Çevre ve Şehircilik Bakanlığı ile Serik (Boğazkent) Belediyesi arasında 09.04.2012 tarihinde “Kıyı Kesimi Günübirlik Alan İşletme Protokolü” imzalanmış ancak Belediye tarafından Protokol şartlarının uzun suredir yerine getirilmemesi nedeniyle günübirlik alanlar Serik Belediyesinden alınmıştır.

Bilindiği üzere, Kültür ve Turizm Bakanlığı bu yılının başında Serik İlçesi, Belek ve Kadriye mahallerinde yapmış olduğu çevre düzeni planı ve imar planı düzenlemeleriyle, Belek mahallesinde yaklaşık 240 bin m2’lik, Kadriye mahallesinde ise yaklaşık 60 bin m2’lik bir alanı halkın kullanımına kapatarak Turizm Tesis Alanına dönüştürmüştür.
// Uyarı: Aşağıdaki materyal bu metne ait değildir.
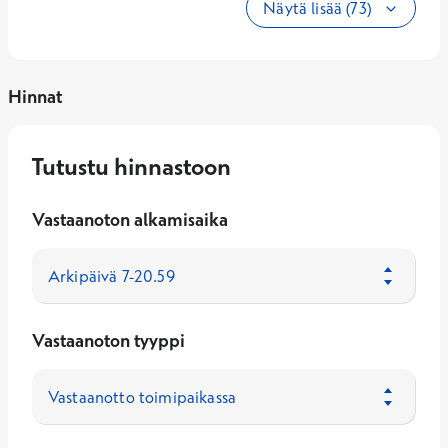
Näytä lisää (73)
Hinnat
Tutustu hinnastoon
Vastaanoton alkamisaika
Vastaanoton tyyppi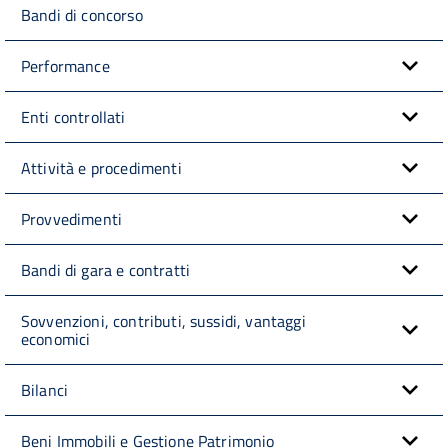
Bandi di concorso
Performance
Enti controllati
Attività e procedimenti
Provvedimenti
Bandi di gara e contratti
Sovvenzioni, contributi, sussidi, vantaggi
economici
Bilanci
Beni Immobili e Gestione Patrimonio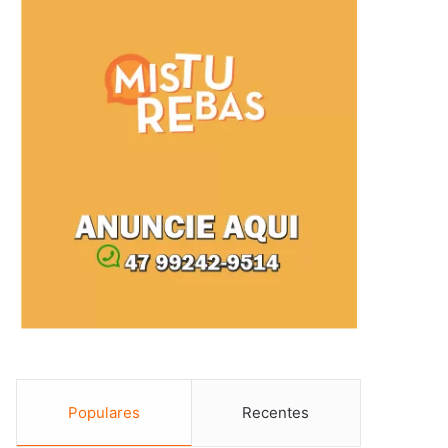
Populares
Recentes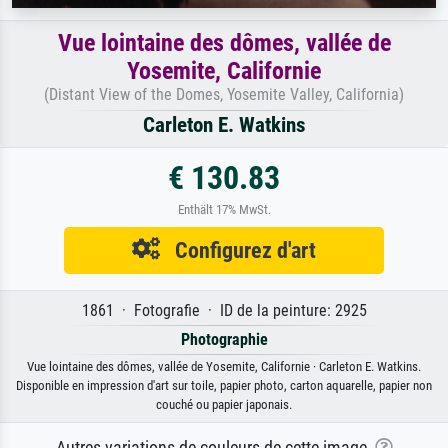
Vue lointaine des dômes, vallée de
Yosemite, Californie
(Distant View of the Domes, Yosemite Valley, California)
Carleton E. Watkins
€ 130.83
Enthält 17% MwSt.
Configurez d'art
1861 · Fotografie · ID de la peinture: 2925
Photographie
Vue lointaine des dômes, vallée de Yosemite, Californie · Carleton E. Watkins.
Disponible en impression d'art sur toile, papier photo, carton aquarelle, papier non
couché ou papier japonais.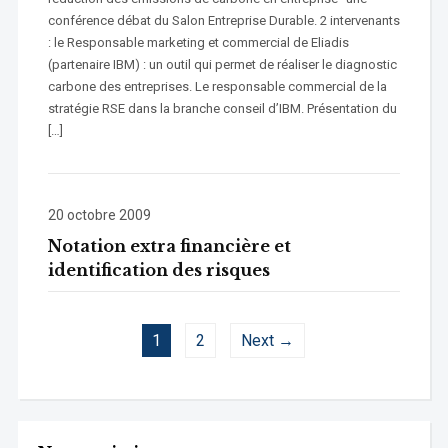
conférence débat du Salon Entreprise Durable. 2 intervenants
: le Responsable marketing et commercial de Eliadis
(partenaire IBM) : un outil qui permet de réaliser le diagnostic
carbone des entreprises. Le responsable commercial de la
stratégie RSE dans la branche conseil d’IBM. Présentation du
[…]
20 octobre 2009
Notation extra financière et
identification des risques
1
2
Next →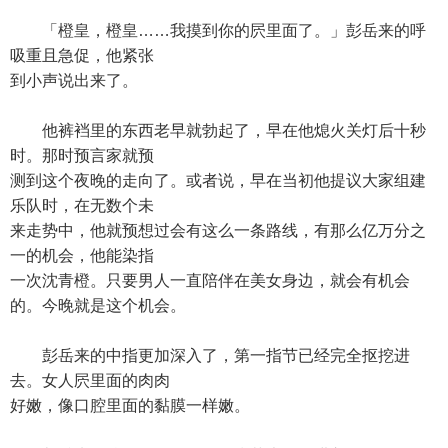
「橙皇，橙皇……我摸到你的屄里面了。」彭岳来的呼
吸重且急促，他紧张
到小声说出来了。
他裤裆里的东西老早就勃起了，早在他熄火关灯后十秒
时。那时预言家就预
测到这个夜晚的走向了。或者说，早在当初他提议大家组建
乐队时，在无数个未
来走势中，他就预想过会有这么一条路线，有那么亿万分之
一的机会，他能染指
一次沈青橙。只要男人一直陪伴在美女身边，就会有机会
的。今晚就是这个机会。
彭岳来的中指更加深入了，第一指节已经完全抠挖进
去。女人屄里面的肉肉
好嫩，像口腔里面的黏膜一样嫩。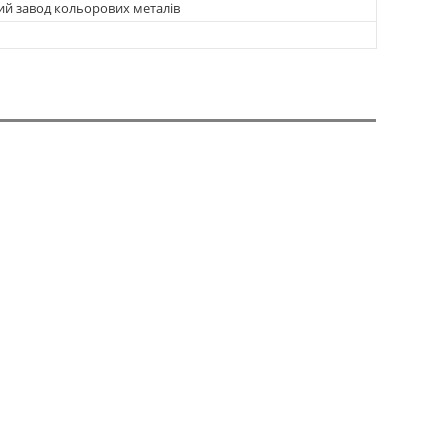
ий завод кольорових металів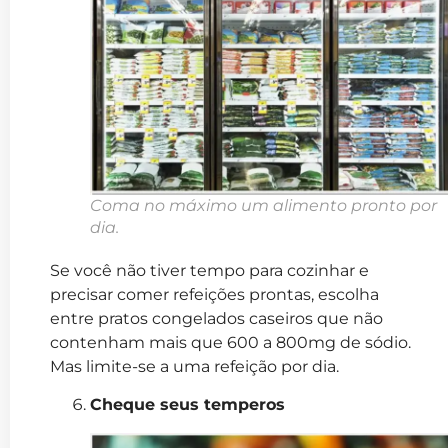
Coma no máximo um alimento pronto por
dia.
Se você não tiver tempo para cozinhar e
precisar comer refeições prontas, escolha
entre pratos congelados caseiros que não
contenham mais que 600 a 800mg de sódio.
Mas limite-se a uma refeição por dia.
Cheque seus temperos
Ayrıca, 8 kilometre sahil uzunluğu olan Belek’te yapılan bu planlama ile yöre halkı, bu bölgede yazlıkları bulunan 10 binlerce vatandaşımız ve hatta yabancıların denize girebilecekleri sahilin uzunluğu 830 metreden 259 metreye indirilmektedir. Halkımızı daracık bir alana sıkıştırılmaktadır.

AKP’li Belediyenin Protokol şartlarını uzun suredir yerine getirmediği tespitinin yer aldığı 2019 Yılı Sayıştay Denetim Raporu bulgusunun içeriğinde;

“Protokolün “Amaç” başlıklı 1’inci maddesinde protokolün amacı Özel Çevre Koruma Bölgelerinin sahip olduğu çevre değerlerinin korunması amacıyla, Belek Özel Çevre Koruma Bölgesi Boğazkent Beldesi kıyı kesiminin günübirlik kullanıma uygun olarak işletilmesine ilişkin usul ve esasların düzenlenmesi olarak ifade edilmiştir.
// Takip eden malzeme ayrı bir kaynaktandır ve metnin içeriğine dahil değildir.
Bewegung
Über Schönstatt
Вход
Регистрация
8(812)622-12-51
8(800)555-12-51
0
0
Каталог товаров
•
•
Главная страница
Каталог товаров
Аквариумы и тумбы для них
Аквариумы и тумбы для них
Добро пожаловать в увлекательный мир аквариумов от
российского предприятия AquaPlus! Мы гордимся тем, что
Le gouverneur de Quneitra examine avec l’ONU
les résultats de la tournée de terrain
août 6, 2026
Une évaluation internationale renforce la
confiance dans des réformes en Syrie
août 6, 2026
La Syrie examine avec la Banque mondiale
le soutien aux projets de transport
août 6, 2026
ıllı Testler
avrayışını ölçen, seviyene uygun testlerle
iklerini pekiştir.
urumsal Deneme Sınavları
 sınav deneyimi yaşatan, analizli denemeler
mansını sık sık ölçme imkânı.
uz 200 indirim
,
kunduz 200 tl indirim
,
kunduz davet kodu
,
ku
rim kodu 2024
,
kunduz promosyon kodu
Protokolde işletme süresi, 09.04.2012-31.12.2021 tarihleri arası ve 2012 yılı kira bedeli ise 190.598,00 TL olarak belirlenmiş, izleyen yılların işletme bedellerinin Üretici Fiyat Endeksi (ÜFE, bir önceki yılın aynı ayına göre) oranında artırılacağı ifade edilmiştir.
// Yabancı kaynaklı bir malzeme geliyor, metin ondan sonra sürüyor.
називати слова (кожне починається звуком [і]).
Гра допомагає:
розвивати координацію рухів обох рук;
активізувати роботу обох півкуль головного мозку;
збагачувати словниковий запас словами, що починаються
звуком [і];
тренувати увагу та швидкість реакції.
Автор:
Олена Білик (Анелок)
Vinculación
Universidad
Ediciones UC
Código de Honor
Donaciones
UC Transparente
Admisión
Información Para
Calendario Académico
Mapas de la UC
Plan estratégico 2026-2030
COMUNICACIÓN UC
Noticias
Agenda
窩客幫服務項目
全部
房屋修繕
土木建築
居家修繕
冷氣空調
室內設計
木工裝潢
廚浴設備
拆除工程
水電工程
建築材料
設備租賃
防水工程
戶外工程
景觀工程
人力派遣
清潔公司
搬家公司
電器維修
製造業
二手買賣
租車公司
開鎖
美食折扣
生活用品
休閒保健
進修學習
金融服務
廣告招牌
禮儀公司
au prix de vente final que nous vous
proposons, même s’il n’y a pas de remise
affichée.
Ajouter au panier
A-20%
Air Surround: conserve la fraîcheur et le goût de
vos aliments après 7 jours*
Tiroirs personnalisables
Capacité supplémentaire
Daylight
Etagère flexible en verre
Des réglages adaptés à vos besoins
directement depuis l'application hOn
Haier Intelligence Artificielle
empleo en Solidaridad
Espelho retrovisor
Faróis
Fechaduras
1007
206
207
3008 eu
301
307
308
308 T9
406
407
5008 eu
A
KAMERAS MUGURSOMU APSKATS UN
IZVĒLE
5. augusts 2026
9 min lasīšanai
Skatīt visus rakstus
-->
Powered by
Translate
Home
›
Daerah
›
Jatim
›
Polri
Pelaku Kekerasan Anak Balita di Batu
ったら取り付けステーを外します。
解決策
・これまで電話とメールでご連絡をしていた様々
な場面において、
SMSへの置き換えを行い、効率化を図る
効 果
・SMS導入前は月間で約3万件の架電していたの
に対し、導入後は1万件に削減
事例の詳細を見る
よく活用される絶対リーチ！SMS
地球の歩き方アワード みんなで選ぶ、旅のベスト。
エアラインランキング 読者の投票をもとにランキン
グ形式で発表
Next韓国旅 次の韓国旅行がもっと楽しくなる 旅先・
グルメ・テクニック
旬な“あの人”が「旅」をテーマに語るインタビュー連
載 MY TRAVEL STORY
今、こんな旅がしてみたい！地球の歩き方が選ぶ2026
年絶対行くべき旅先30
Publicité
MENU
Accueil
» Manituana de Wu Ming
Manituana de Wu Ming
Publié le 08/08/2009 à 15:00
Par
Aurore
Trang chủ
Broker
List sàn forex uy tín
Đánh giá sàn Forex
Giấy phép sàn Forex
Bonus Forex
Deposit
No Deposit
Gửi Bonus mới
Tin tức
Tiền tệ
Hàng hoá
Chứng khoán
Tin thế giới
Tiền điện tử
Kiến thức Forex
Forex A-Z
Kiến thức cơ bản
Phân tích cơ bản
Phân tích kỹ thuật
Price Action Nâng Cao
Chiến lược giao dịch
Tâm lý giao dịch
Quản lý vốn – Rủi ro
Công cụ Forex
Protokolün “İşletme Esasları” başlıklı 11’inci maddesinde ise, fiyat uygulamaları hususunda Belediyenin sorumlu olacağı hüküm altına alınmıştır.

Antalya İl Çevre Müdürlüğü tarafından 2018 yılı Ocak ayından itibaren Bakanlığa yazılan bilgilendirme yazıları ile Serik (Boğazkent) Belediye Başkanlığına yazılan uyarı yazıları incelendiğinde, şu hususlar tespit edilmiştir;

· Belediye Başkanlığı tarafından Protokol kapsamında ödenmesi gereken kira bedelleri 2016 yılından beri ödenmemektedir. 2016 yılı için ödenmesi gereken kira bedeli 228.538,50 TL; 2017 yılı için 265.950,25 TL; 2018 yılı için 309.486,31 TL ve 2019 yılı için 401.218,05 TL olmak üzere toplam 1.202.193,11 TL ve gecikme faizi.

· Söz konusu alanda Protokol şartlarına aykırı yapılar mevcuttur.

· Deniz kaplumbağaları yumurtlama sahası içerisinde bulunan yaklaşık 1.000 metrekarelik alanda, Belediye tarafından halı saha yapılması amacıyla traktör ve iş makineleri kullanılarak kum tepeleri yok edilmiş, dolayısıyla kaplumbağaları yuvalama sahalarına zarar verilmiştir.

· Düzleştirilen alan tel örgüyle çevrilmiş ve çimlendirilmiş, alanın doğal yapısı tahrip edilmiştir.

· İl Müdürlüğü tarafından tespit edilen uydu görüntülerine göre, kumsal alanından iş makinesi ile kaçak kum alımı yapılmış, iş makinaları belirtilen kumul alanlarda bekletilmiş ve alan geri dönüşü olmayan bir duruma getirilmiştir.

· İzinsiz yapılar yapılması, alanın tahrip edilmesi, alandan kum çekilmesi ve kaplumbağa yumurtlama sahalarına zarar verilmesi suretiyle 3621 sayılı Kıyı Kanunu’na, 1/25.000 ölçekli Çevre Düzeni Planı’nın Kumsal Alanlara İlişkin Plan Hükmüne, Birincil Koruma Bölgesine ilişkin plan hükmüne ve İkincil Koruma Bölgesine ilişkin plan hükmüne aykırı hareket edilmiştir.

· İl Müdürlüğü tarafından birçok kez Belediye Başkanlığına yazı yazılmış ve Protokol hükümleri ile meri mevzuat çerçevesinde alanın eski haline getirilmesi istenmiş, ancak Belediye tarafından gerekli işlemler yapılmamıştır.”

hususlarına yer verilmiştir.

Görüldüğü üzere, Serik Belediye Başkanlığı tarafından hem kira bedeli ödenmemiş hem de Protokolde yer alan birçok hükme aykırı hareket edilmiştir. Bu Protokol ihlallerinin, İl Müdürlüğü tarafından yapılan tespitler ve görüntüler ile de kayıt altına alındığı, Belediyeye birçok kez uyarı yazısı yazıldığı, ancak Belediyeden bir cevap alınamadığına da raporda yer almaktadır.

Serik sahillerin halkın elinden alınması, Sayıştay Raporuna da giren nedenlerden ötürü AKP’li Belediyenin yarattığı bir sonuçtur.

Halkını değil de rantı kayıran, kollayan hizmet anlayışını benimseyen AKP’li belediyelere en son yerel seçimlerde vatandaşın kestiği cezayı gördük. Vatandaşımız hakkı olana sahip çıkmayı bilir ve zamanı geldiğinde yanlış yapana cezasını keser.